[Requirement] The following data needs to be repeated exactly, with all images excluded.

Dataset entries
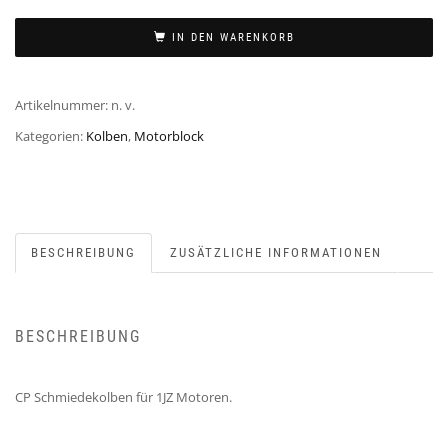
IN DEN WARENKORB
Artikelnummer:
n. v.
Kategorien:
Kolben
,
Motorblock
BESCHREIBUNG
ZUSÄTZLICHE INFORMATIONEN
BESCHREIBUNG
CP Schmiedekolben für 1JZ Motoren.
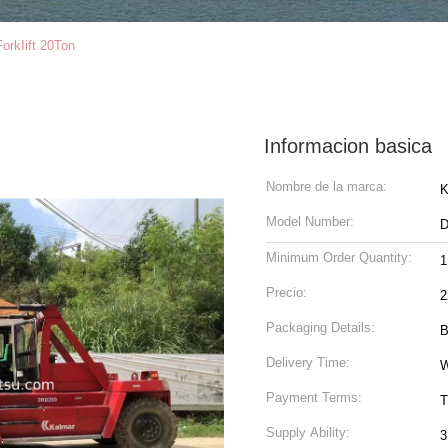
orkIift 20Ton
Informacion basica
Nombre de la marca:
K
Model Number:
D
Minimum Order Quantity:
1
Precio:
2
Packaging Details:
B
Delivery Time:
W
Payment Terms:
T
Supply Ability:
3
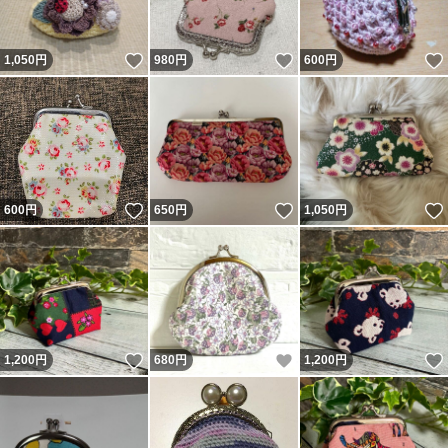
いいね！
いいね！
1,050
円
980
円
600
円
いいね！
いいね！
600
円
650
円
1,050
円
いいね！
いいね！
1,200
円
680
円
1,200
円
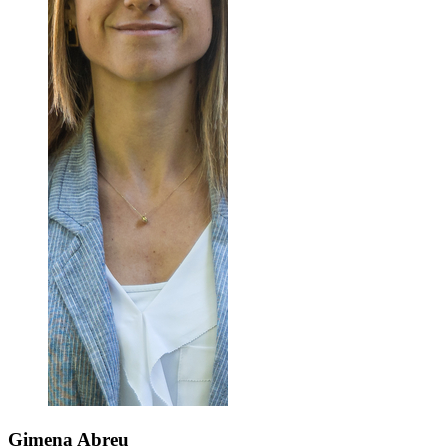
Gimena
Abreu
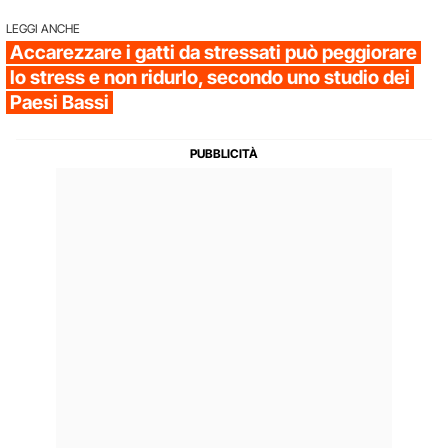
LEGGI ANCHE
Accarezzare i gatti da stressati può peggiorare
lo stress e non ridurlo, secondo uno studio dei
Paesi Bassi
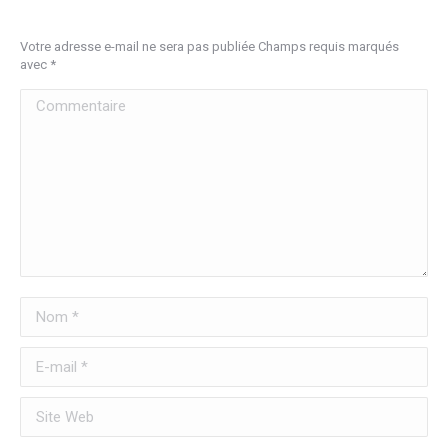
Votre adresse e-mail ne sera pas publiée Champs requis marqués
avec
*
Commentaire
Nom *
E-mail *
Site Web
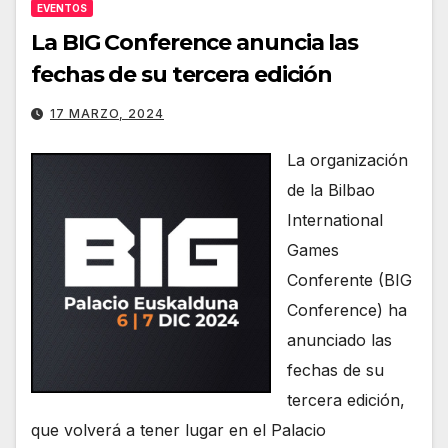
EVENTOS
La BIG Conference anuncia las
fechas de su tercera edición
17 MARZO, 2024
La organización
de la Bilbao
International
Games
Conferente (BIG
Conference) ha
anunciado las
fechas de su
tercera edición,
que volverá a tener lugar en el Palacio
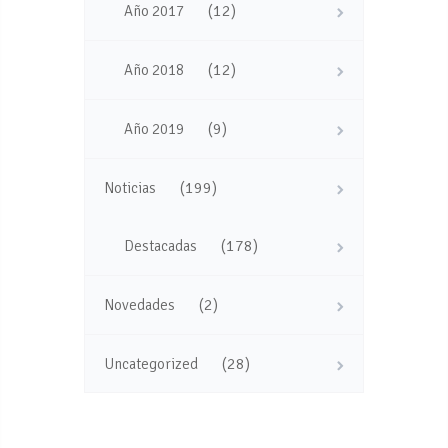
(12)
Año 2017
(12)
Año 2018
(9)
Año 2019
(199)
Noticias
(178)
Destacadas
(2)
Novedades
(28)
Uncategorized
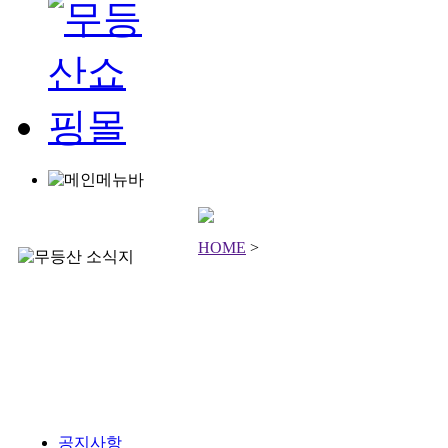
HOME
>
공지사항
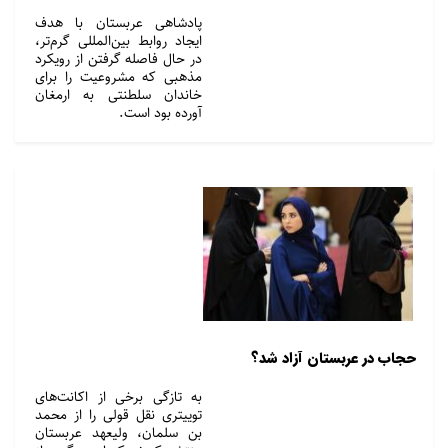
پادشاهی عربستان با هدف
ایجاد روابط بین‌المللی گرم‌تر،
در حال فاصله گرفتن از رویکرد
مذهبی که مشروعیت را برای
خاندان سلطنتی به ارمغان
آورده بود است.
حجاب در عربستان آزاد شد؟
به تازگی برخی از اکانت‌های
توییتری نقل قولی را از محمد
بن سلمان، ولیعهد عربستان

[Exercise solution]
IN DEN WARENKORB
Artikelnummer:
n. v.
Kategorien:
Kolben
,
Motorblock
BESCHREIBUNG
ZUSÄTZLICHE INFORMATIONEN
BESCHREIBUNG
CP Schmiedekolben für 1JZ Motoren.
orkIift 20Ton
Informacion basica
Nombre de la marca:
K
Model Number:
D
Minimum Order Quantity:
1
Precio:
2
Packaging Details:
B
Delivery Time:
W
Payment Terms:
T
Supply Ability:
3
いいね！
いいね！
1,050
円
980
円
600
円
いいね！
いいね！
600
円
650
円
1,050
円
いいね！
いいね！
1,200
円
680
円
1,200
円
Gimena
Abreu
LEGGI ANCHE
Accarezzare i gatti da stressati può peggiorare
lo stress e non ridurlo, secondo uno studio dei
Paesi Bassi
Votre adresse e-mail ne sera pas publiée Champs requis marqués
avec
*
Commentaire
Nom *
E-mail *
Site Web
EVENTOS
La BIG Conference anuncia las
fechas de su tercera edición
17 MARZO, 2024
La organización
de la Bilbao
International
Games
Conferente (BIG
Conference) ha
anunciado las
fechas de su
tercera edición,
que volverá a tener lugar en el Palacio
(12)
Año 2017
(12)
Año 2018
(9)
Año 2019
(199)
Noticias
(178)
Destacadas
(2)
Novedades
(28)
Uncategorized
HOME
>
공지사항
پادشاهی عربستان با هدف
ایجاد روابط بین‌المللی گرم‌تر،
در حال فاصله گرفتن از رویکرد
مذهبی که مشروعیت را برای
خاندان سلطنتی به ارمغان
آورده بود است.
حجاب در عربستان آزاد شد؟
به تازگی برخی از اکانت‌های
توییتری نقل قولی را از محمد
بن سلمان، ولیعهد عربستان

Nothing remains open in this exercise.